EXERCISE DETAILS – In the material below, find the line with "Kontaktformular (104, 1352)"; set down that line and every line after it to the end, exactly, without pictures.

EXTRACTED RECORDS –
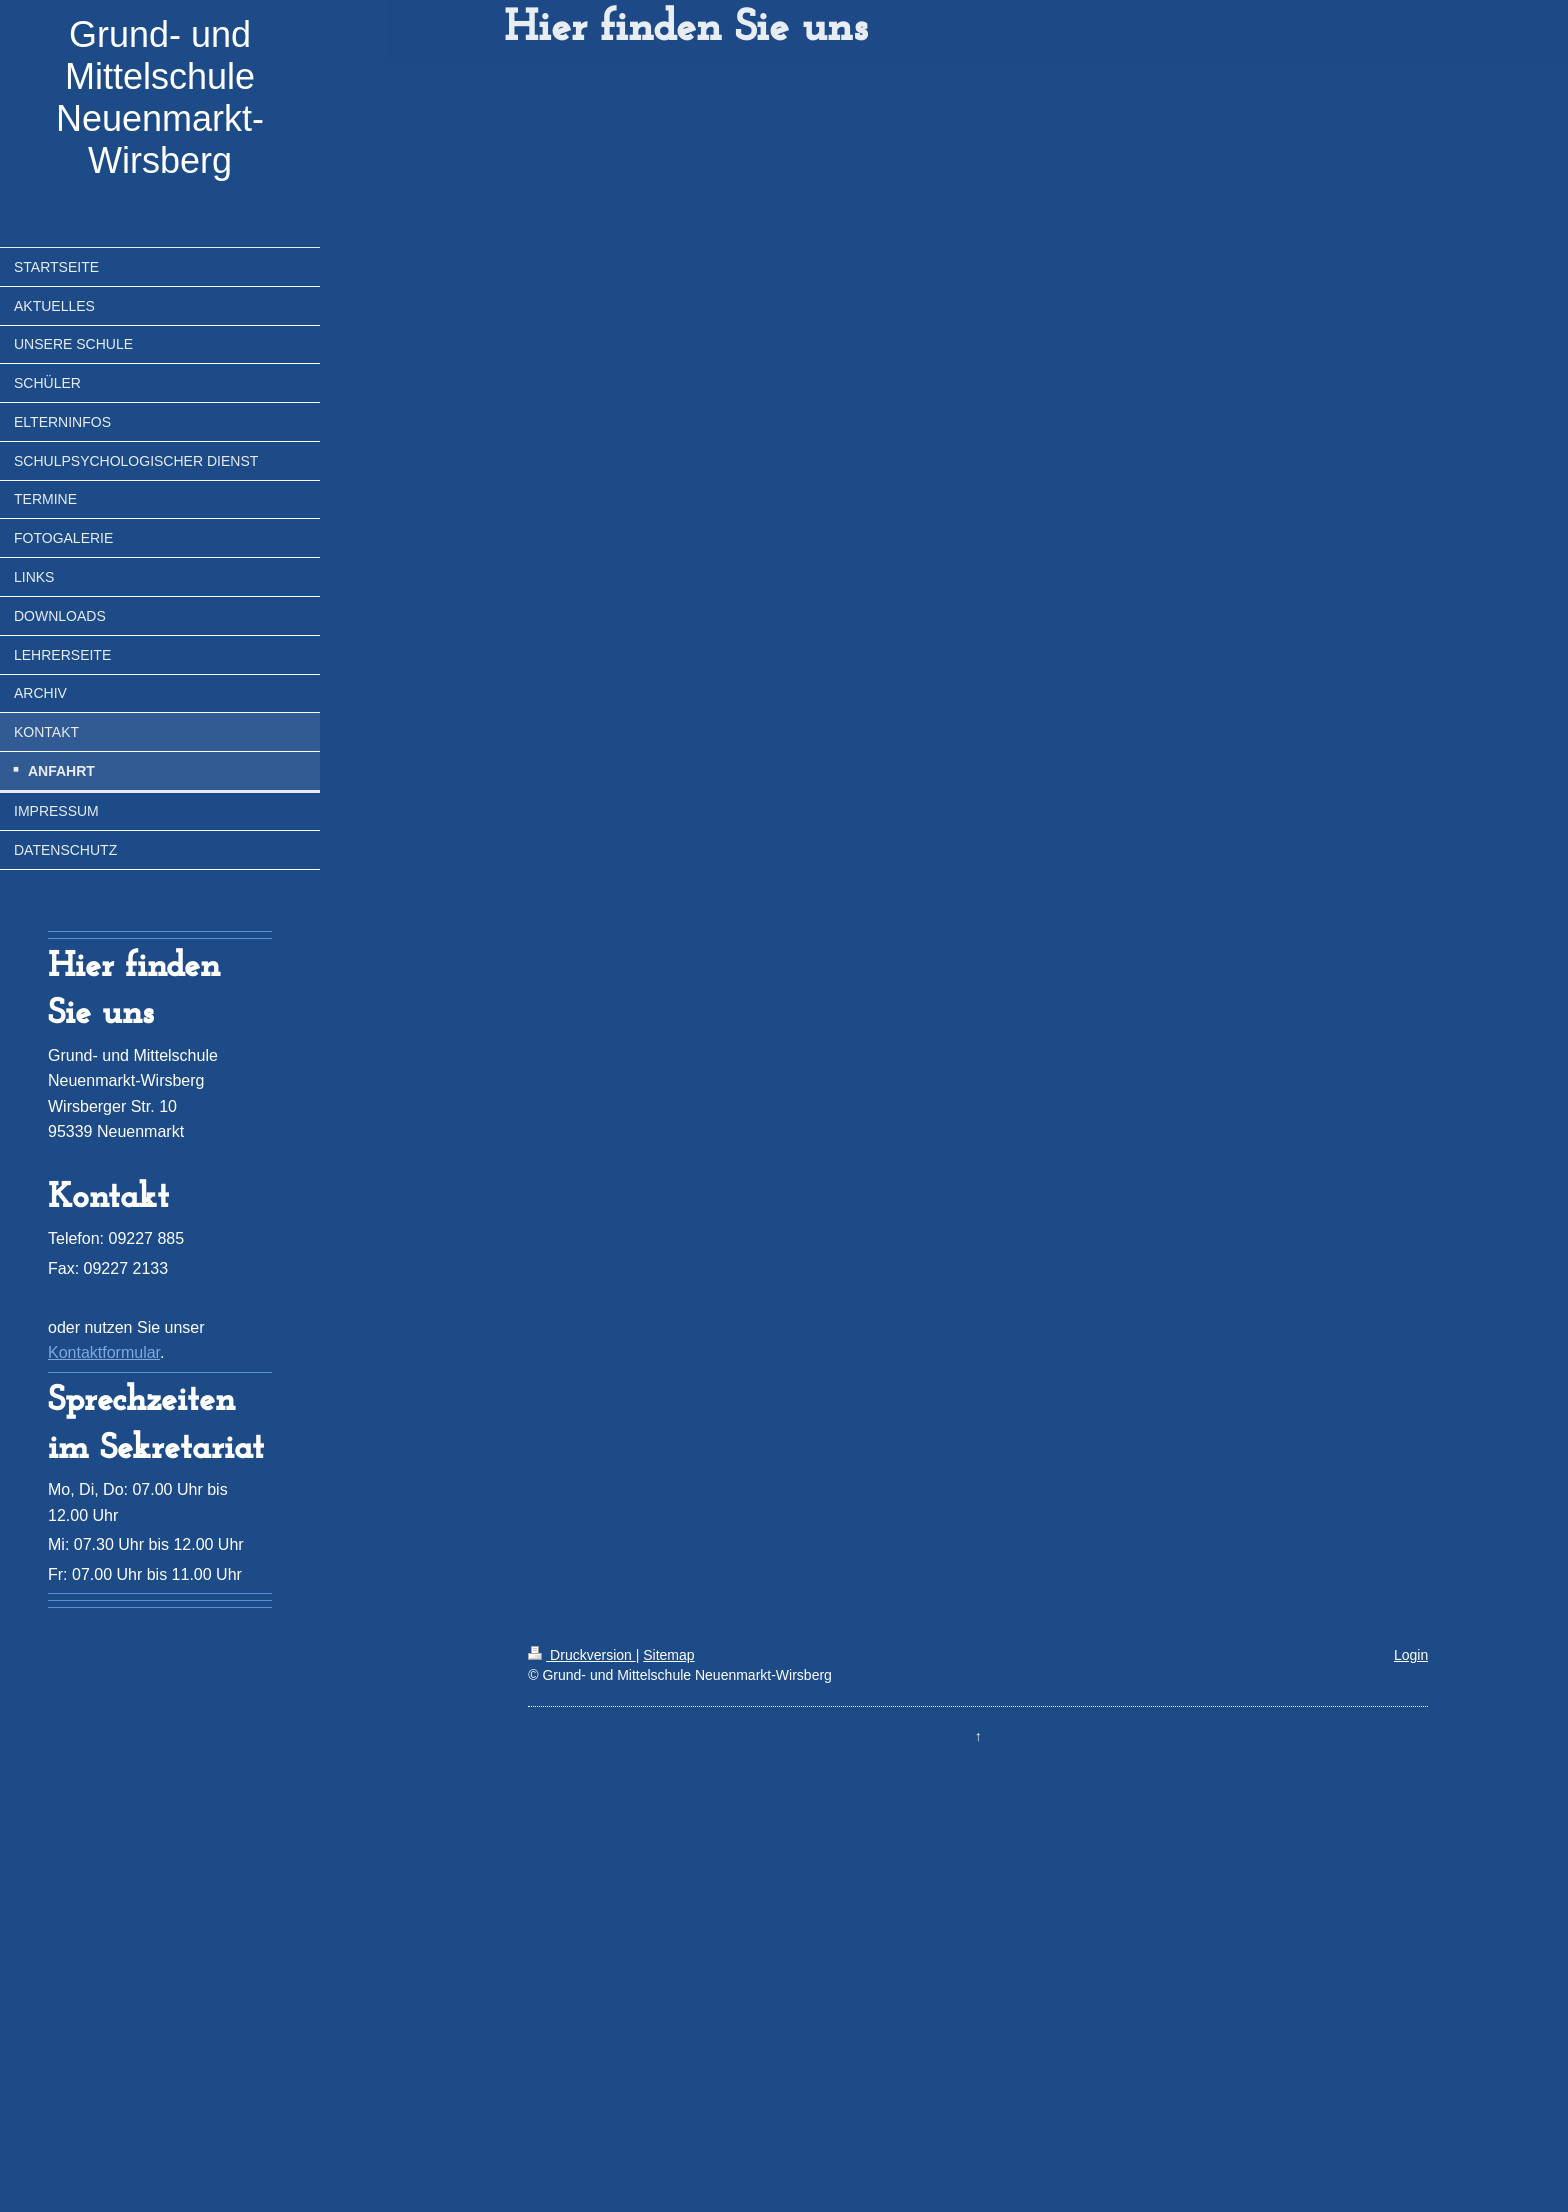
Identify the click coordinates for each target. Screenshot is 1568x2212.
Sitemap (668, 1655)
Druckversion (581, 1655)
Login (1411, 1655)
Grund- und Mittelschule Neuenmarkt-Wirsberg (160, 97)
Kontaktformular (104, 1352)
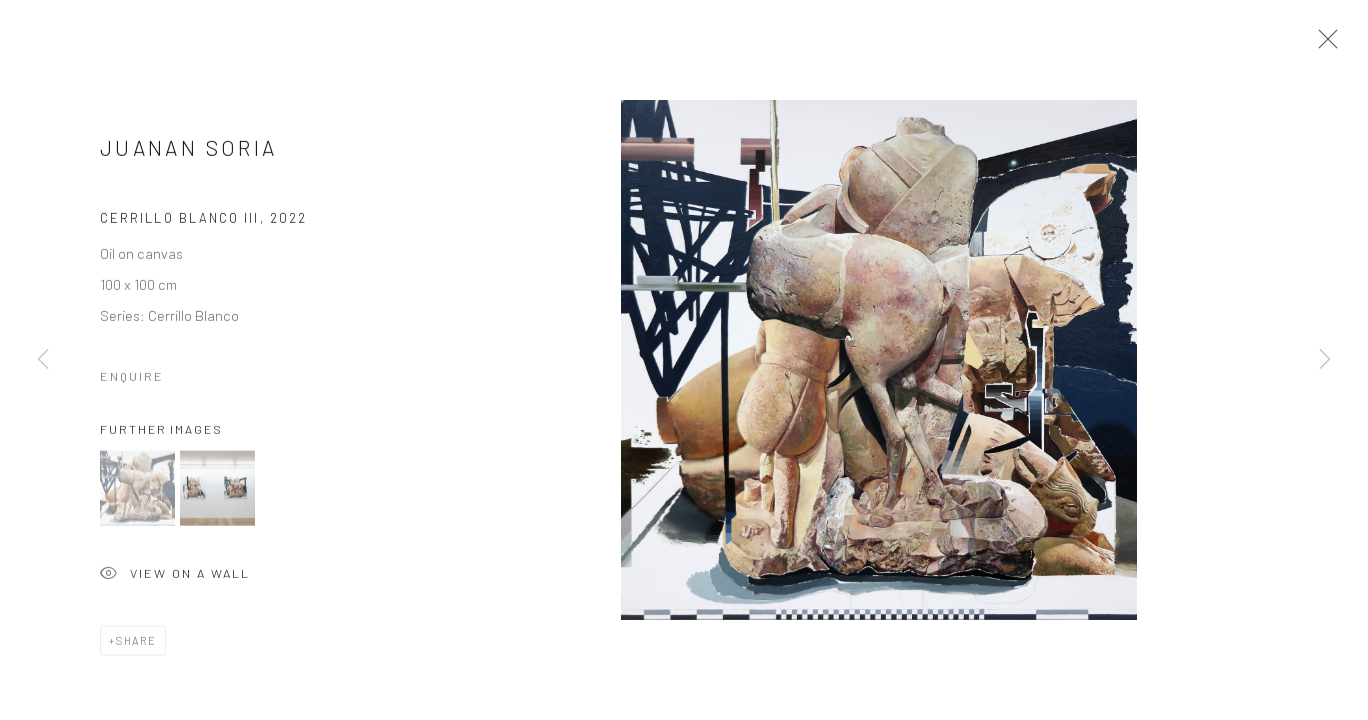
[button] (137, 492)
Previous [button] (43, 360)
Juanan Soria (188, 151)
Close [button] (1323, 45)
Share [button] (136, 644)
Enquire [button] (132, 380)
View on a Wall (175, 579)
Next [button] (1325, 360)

WRITTEN REPLY –
Kontaktformular (104, 1352)
[button] (137, 492)
Previous [button] (43, 360)
Juanan Soria (188, 151)
Close [button] (1323, 45)
Share [button] (136, 644)
Enquire [button] (132, 380)
View on a Wall (175, 579)
Next [button] (1325, 360)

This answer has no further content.